ASSIGNED TASK:
Please produce an exact copy of only the lines from the one with "Company News detail" through the last one of the material, without pictures.

::::::::

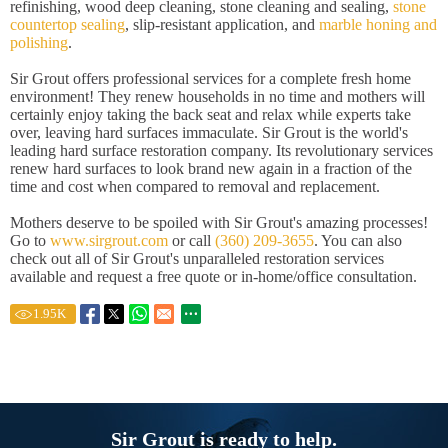
refinishing, wood deep cleaning, stone cleaning and sealing,
stone
countertop sealing
, slip-resistant application, and
marble honing and
polishing
.
Sir Grout offers professional services for a complete fresh home
environment! They renew households in no time and mothers will
certainly enjoy taking the back seat and relax while experts take
over, leaving hard surfaces immaculate. Sir Grout is the world's
leading hard surface restoration company. Its revolutionary services
renew hard surfaces to look brand new again in a fraction of the
time and cost when compared to removal and replacement.
Mothers deserve to be spoiled with Sir Grout's amazing processes!
Go to
www.sirgrout.com
or call
(360) 209-3655
. You can also
check out all of Sir Grout's unparalleled restoration services
available and request a free quote or in-home/office consultation.
1.95
K
Sir Grout is ready to help.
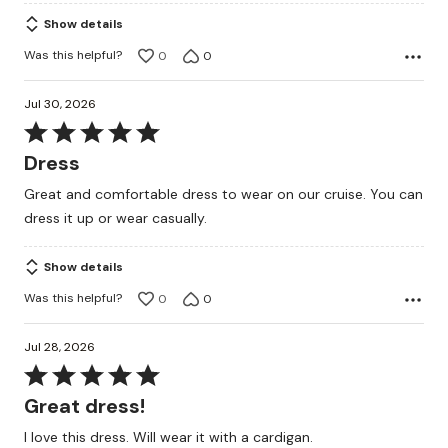
Show details
Was this helpful?
0
0
Jul 30, 2026
Rated
5
Dress
out
Great and comfortable dress to wear on our cruise. You can
of
dress it up or wear casually.
5
Show details
Was this helpful?
0
0
Jul 28, 2026
Rated
5
Great dress!
out
I love this dress. Will wear it with a cardigan.
of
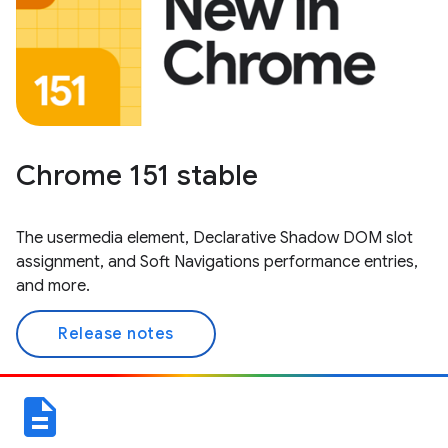
Chrome 151 stable
The usermedia element, Declarative Shadow DOM slot
assignment, and Soft Navigations performance entries,
and more.
Release notes
description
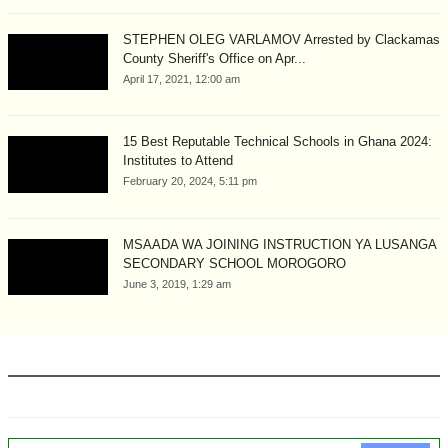
STEPHEN OLEG VARLAMOV Arrested by Clackamas
County Sheriff's Office on Apr...
April 17, 2021, 12:00 am
15 Best Reputable Technical Schools in Ghana 2024:
Institutes to Attend
February 20, 2024, 5:11 pm
MSAADA WA JOINING INSTRUCTION YA LUSANGA
SECONDARY SCHOOL MOROGORO
June 3, 2019, 1:29 am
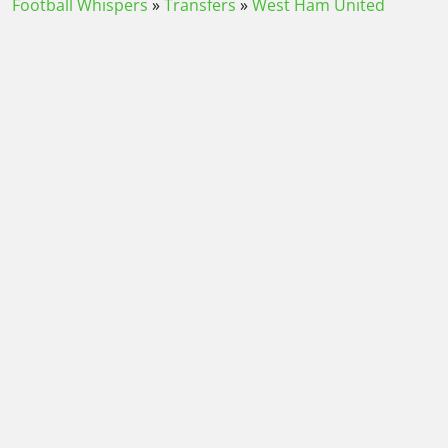
Football Whispers
»
Transfers
»
West Ham United
Transfer News
»
Latest transfer news today: Man Utd
hold key meeting with Barcelona as Everton chase West
Ham striker
Please play responsibly
Contact
-
About us
-
Journalist Charter
-
Terms and conditions
-
How we rate a bookmaker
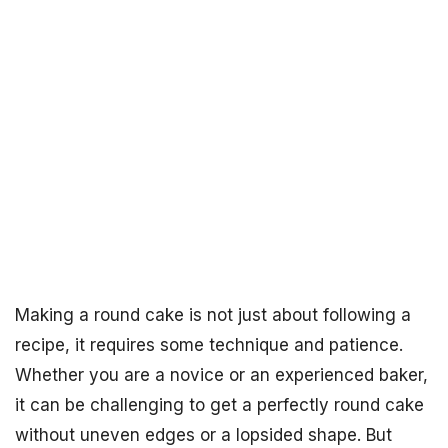
Making a round cake is not just about following a
recipe, it requires some technique and patience.
Whether you are a novice or an experienced baker,
it can be challenging to get a perfectly round cake
without uneven edges or a lopsided shape. But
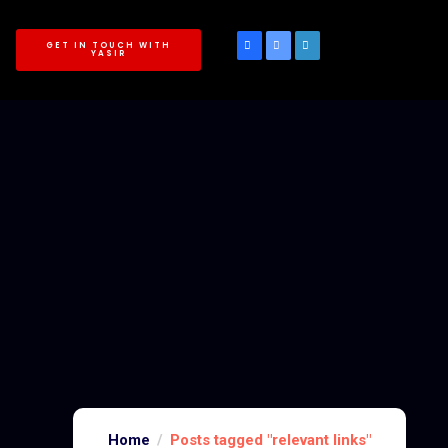
GET IN TOUCH WITH
YASIR
Home
Posts tagged "relevant links"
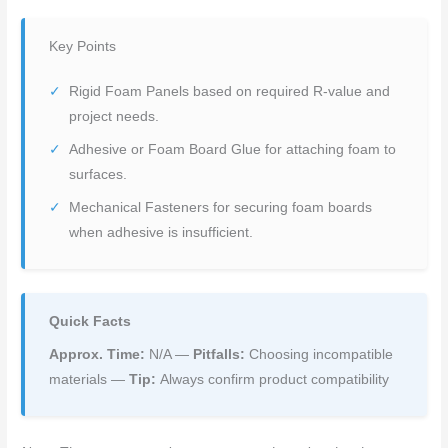
Key Points
Rigid Foam Panels based on required R-value and
project needs.
Adhesive or Foam Board Glue for attaching foam to
surfaces.
Mechanical Fasteners for securing foam boards
when adhesive is insufficient.
Quick Facts
Approx. Time:
N/A —
Pitfalls:
Choosing incompatible
materials —
Tip:
Always confirm product compatibility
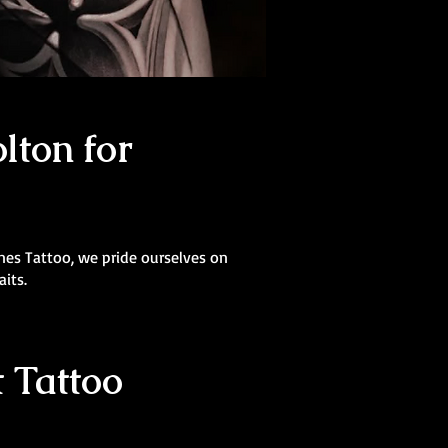
lton for
Lines Tattoo, we pride ourselves on
aits.
 Tattoo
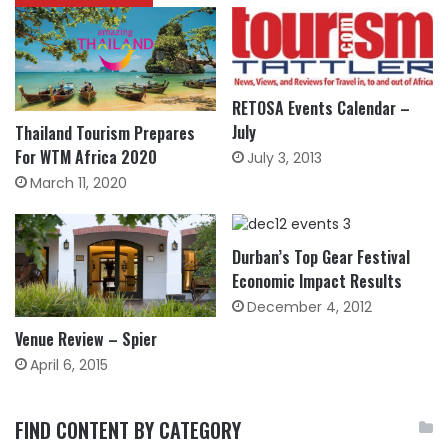
RETOSA Events Calendar –
July
Thailand Tourism Prepares
For WTM Africa 2020
July 3, 2013
March 11, 2020
Durban’s Top Gear Festival
Economic Impact Results
December 4, 2012
Venue Review – Spier
April 6, 2015
FIND CONTENT BY CATEGORY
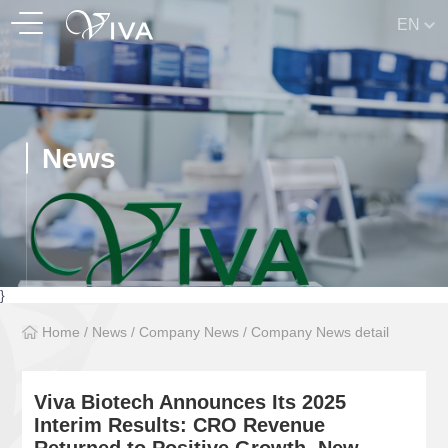
EN
News
}
Home
/
News
/
Company News
/
Company News detail
Viva Biotech Announces Its 2025
Interim Results: CRO Revenue
Returned to Positive Growth, New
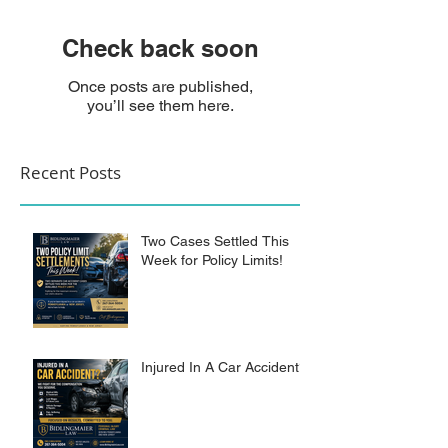
Check back soon
Once posts are published,
you’ll see them here.
Recent Posts
Two Cases Settled This
Week for Policy Limits!
Injured In A Car Accident?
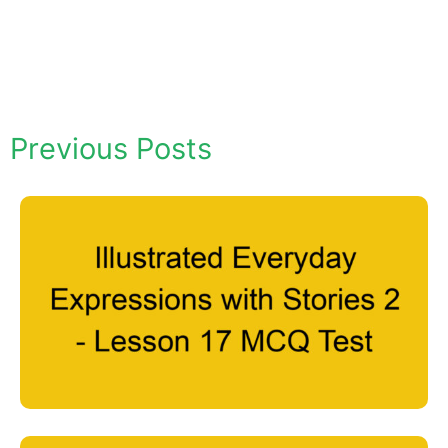
Previous Posts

::::::::

SOLUTION TO THIS TASK:
Company News detail
Viva Biotech Announces Its 2025
Interim Results: CRO Revenue
Returned to Positive Growth, New
Check back soon
Once posts are published,
you’ll see them here.
Recent Posts
Two Cases Settled This
Week for Policy Limits!
Injured In A Car Accident?
Previous Posts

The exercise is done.